**Exercise objective:**
Return the data that follows exactly as it appears. Pictures do not belong in the copy.

**Records to use:**
--

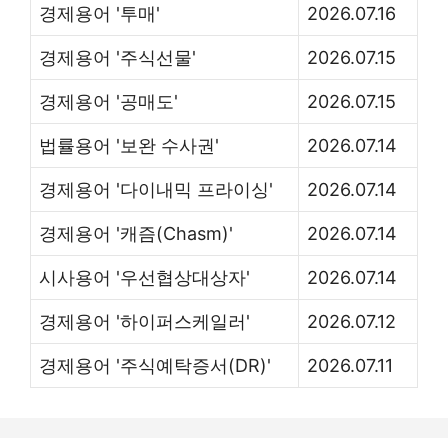
경제용어 '투매'
2026.07.16
경제용어 '주식선물'
2026.07.15
경제용어 '공매도'
2026.07.15
법률용어 '보완 수사권'
2026.07.14
경제용어 '다이내믹 프라이싱'
2026.07.14
경제용어 '캐즘(Chasm)'
2026.07.14
시사용어 '우선협상대상자'
2026.07.14
경제용어 '하이퍼스케일러'
2026.07.12
경제용어 '주식예탁증서(DR)'
2026.07.11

--

**Exercise output:**
경제용어 '투매'
2026.07.16
경제용어 '주식선물'
2026.07.15
경제용어 '공매도'
2026.07.15
법률용어 '보완 수사권'
2026.07.14
경제용어 '다이내믹 프라이싱'
2026.07.14
경제용어 '캐즘(Chasm)'
2026.07.14
시사용어 '우선협상대상자'
2026.07.14
경제용어 '하이퍼스케일러'
2026.07.12
경제용어 '주식예탁증서(DR)'
2026.07.11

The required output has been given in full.